If a comment is posted on the internet, and there’s no one around to hear it, does it still make a sound?

It may sound like the start of a bad joke (mostly because it is), but the digital world was thrown into chaos on Tuesday night, after a major global internet outage took down popular news outlets, ecommerce giants and even governmental websites.

So what exactly happened? And how did we get here?

Back up, the internet went down?

Not the internet per se — but at least parts of it.

Shortly before 8pm AEST, people began to suspect there may be something amiss.

Websites operated by news outlets including The Age, Sydney Morning Herald, Financial Times, the New York Times, Bloomberg News, CNN and Al Jazeera were sent offline across the globe, while The Guardian said on Twitter that its website and app had been affected by a wider internet outage.

Other high-traffic websites including Reddit, Amazon, Paypal, Twitch and Spotify were listed as having experienced problems, while the UK government and White House sites were temporarily unavailable.

Those trying to access the affected websites were met with messages like, “Error 503 Service Unavailable”, which indicates a server is not ready to handle the request – often because it’s down for maintenance or overloaded.

At first, the cause was unclear. But it didn’t take long for the unexplained internet outage to be linked to US-based cloud computing services provider, Fastly.

Okay, who or what is Fastly?

The San Francisco-based company is one of the world’s most widely-used cloud based content delivery network providers.

Founded in 2011, it operates a contact delivery network (CDN) – a distributed group of servers that work together to provide fast delivery of content.

It moves content closer to end users, in theory helping sites manage traffic spikes and mitigate security threats.

The company says putting data and applications at the edge of the network results in a better experience for users, enabling pages to load quicker and sites to manage high volumes of page requests better, for example in a breaking news situation.

Fastly says its services mean that a European user going to an American website can get the content from 200 to 500 milliseconds faster.

Who are their clients?

The company, which went public in 2019 and has a market capitalisation of $US5 billion ($6.4 billion), is far smaller than peers like Amazon’s AWS.

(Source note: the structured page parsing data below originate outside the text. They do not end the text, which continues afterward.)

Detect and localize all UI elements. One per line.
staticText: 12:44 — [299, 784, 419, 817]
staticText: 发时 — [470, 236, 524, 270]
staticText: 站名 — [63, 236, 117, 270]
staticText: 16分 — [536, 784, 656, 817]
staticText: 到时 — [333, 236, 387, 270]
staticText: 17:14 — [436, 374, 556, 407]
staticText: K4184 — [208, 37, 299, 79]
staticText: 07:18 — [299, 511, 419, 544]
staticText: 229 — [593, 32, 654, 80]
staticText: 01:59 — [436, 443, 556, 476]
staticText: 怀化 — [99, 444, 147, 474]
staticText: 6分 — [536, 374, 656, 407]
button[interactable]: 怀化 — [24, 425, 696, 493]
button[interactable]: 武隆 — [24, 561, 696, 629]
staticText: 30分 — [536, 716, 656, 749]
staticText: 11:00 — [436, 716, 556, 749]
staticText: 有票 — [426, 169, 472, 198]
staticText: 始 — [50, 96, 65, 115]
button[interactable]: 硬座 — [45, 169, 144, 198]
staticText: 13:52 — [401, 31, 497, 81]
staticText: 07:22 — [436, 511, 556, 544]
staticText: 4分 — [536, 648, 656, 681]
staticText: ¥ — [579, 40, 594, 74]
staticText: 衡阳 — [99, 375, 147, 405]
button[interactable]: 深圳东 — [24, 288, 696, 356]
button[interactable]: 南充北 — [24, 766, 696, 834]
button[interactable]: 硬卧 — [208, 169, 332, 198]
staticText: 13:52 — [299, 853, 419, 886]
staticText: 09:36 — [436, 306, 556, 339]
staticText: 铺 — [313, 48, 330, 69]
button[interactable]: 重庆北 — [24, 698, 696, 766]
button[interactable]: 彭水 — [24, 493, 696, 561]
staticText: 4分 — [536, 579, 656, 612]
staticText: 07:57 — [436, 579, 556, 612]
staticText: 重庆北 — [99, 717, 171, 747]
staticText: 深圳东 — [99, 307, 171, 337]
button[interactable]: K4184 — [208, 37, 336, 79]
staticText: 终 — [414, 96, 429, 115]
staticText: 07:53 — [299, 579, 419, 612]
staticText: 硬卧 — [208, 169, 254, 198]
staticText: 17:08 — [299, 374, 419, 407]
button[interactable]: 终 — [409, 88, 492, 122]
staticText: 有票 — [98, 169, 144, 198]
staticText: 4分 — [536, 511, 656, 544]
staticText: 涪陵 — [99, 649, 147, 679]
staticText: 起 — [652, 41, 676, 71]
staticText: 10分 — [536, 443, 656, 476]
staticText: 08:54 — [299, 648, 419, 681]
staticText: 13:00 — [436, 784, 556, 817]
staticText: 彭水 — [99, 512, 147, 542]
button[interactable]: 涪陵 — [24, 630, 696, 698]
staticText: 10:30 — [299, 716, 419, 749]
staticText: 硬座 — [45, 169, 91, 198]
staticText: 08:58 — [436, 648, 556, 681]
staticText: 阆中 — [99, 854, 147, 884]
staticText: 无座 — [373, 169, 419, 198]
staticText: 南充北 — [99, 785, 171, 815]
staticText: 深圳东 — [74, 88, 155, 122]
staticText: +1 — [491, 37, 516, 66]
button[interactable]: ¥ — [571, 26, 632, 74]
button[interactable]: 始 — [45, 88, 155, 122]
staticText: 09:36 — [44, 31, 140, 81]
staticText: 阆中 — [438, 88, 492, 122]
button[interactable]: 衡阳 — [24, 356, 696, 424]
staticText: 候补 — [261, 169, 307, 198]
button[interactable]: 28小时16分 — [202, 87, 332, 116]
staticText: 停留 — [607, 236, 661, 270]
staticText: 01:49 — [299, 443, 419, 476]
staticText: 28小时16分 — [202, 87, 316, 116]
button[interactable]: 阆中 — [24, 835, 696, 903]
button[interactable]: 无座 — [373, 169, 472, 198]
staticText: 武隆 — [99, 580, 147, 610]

But according to their website, they represent a broad array of clients, including (but not limited to):

  • The Guardian
  • Business Insider
  • Deliveroo
  • Yelp
  • Shopify
  • Shazam
  • Ticketmaster
  • Four Square
  • Virgin Money

What have they said about the outage?

At about 8pm AEST on Tuesday, the company announced it was investigating an issue with its contact delivery networks (CDN) – a geographically distributed network of servers and their data centres that help in content distribution.

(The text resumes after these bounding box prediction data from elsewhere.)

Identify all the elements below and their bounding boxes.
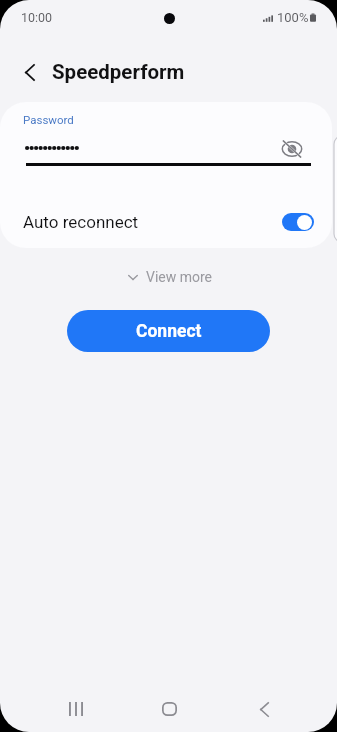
staticText: 100% [277,10,309,25]
button[interactable]: Back [241,686,288,732]
button[interactable]: Show password [280,137,304,161]
staticText: Password [23,113,74,126]
staticText: Speedperform [52,60,185,84]
button[interactable]: Home [146,686,193,732]
button[interactable]: Navigate up [12,55,46,89]
staticText: View more [146,269,213,285]
button[interactable]: View more [122,265,219,289]
staticText: Auto reconnect [23,212,139,232]
button[interactable]: Auto reconnect [0,203,337,241]
button[interactable]: Recent apps [52,686,99,732]
staticText: Connect [136,321,202,342]
button[interactable]: Connect [67,310,270,352]
button[interactable]: Auto reconnect [282,213,314,231]
staticText: 10:00 [21,10,53,25]
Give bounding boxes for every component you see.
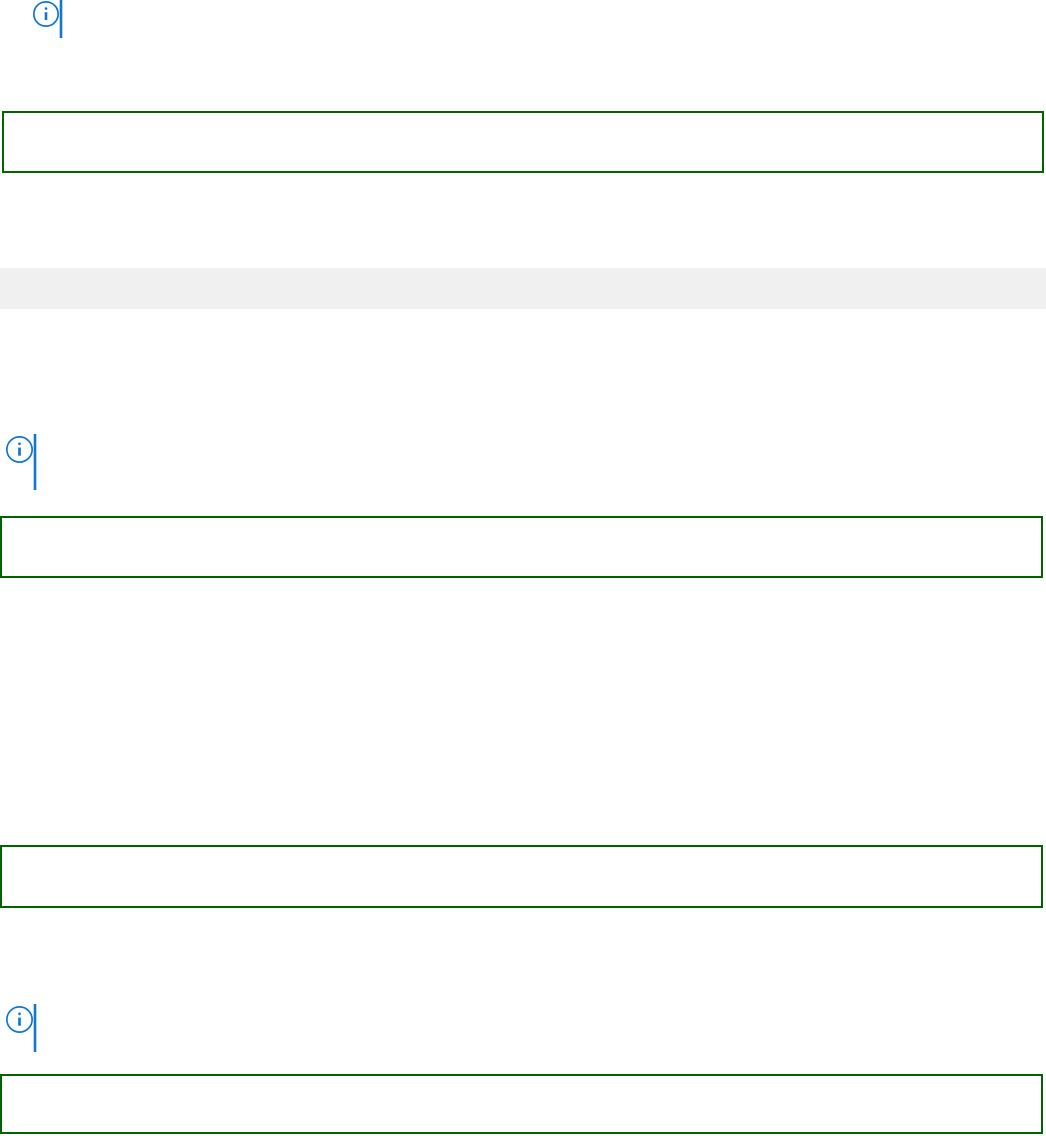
button[interactable]: Text entry field 1 — [2, 111, 1044, 173]
button[interactable]: More information — [6, 1006, 38, 1052]
button[interactable]: More information — [33, 1, 64, 38]
button[interactable]: More information — [6, 436, 38, 490]
button[interactable]: Text entry field 2 — [0, 516, 1043, 578]
button[interactable]: Text entry field 4 — [0, 1074, 1043, 1134]
button[interactable]: Text entry field 3 — [0, 845, 1043, 908]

About an hour later, it said it had identified the problem, and “a fix has been implemented”. However, it cautioned that “customers may experience increased origin load as global services return”.

“We identified a service configuration that triggered disruptions across our POPs (points of presence) globally and have disabled that configuration,” a company spokesperson said.

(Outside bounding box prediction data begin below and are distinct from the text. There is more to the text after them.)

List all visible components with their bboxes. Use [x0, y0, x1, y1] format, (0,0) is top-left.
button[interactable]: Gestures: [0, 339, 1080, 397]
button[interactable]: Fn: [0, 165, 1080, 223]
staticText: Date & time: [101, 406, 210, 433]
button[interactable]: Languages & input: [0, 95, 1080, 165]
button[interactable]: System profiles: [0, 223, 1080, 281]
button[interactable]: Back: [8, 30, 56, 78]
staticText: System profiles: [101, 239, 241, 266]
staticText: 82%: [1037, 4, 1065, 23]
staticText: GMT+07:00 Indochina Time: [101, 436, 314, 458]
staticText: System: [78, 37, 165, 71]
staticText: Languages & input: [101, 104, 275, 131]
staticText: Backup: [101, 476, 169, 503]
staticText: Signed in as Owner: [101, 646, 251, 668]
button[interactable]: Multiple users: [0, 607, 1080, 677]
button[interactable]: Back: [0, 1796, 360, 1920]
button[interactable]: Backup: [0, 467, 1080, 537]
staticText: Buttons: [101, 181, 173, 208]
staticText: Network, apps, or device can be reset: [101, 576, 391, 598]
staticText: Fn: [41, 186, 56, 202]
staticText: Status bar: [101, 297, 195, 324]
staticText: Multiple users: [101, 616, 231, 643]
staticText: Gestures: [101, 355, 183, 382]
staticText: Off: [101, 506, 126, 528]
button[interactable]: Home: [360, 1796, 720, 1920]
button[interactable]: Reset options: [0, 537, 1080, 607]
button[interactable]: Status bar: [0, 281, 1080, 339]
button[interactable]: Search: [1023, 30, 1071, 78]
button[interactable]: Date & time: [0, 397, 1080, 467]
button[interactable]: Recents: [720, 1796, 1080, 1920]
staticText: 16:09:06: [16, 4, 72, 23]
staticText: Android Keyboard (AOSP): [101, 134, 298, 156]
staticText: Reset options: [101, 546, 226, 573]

“Our global network is coming back online.”

According to Ben Wood, chief analyst at CCS Insight, incidents like this “underline the fragility of the internet and its independence on a patchwork of fragmented technology.

“Ironically, this also underlines its inherent strength and how quickly it can recover,” he added.

“The fact that an outage like this can grab headlines around the world shows how rare it is.”

How has the internet responded?

About how you would expect: with memes.

Twitter users quickly jumped on the global outage, creating the #InternetShutdown hashtag.

“Skynet begins to learn at a geometric rate,” wrote UK-based media company Light-up Media, in a tongue-in-cheek reference to the Terminator films.

“It becomes self-aware at 10:41 British Summer Time”.

News publishers, too, came up with inventive workarounds to report about the widespread outage while their websites failed to load up.

Popular tech website the Verge took to Google Docs to report news (although readers later discovered they were able to edit the document themselves), while the UK Technology Editor at The Guardian started a Twitter thread to report on the problems.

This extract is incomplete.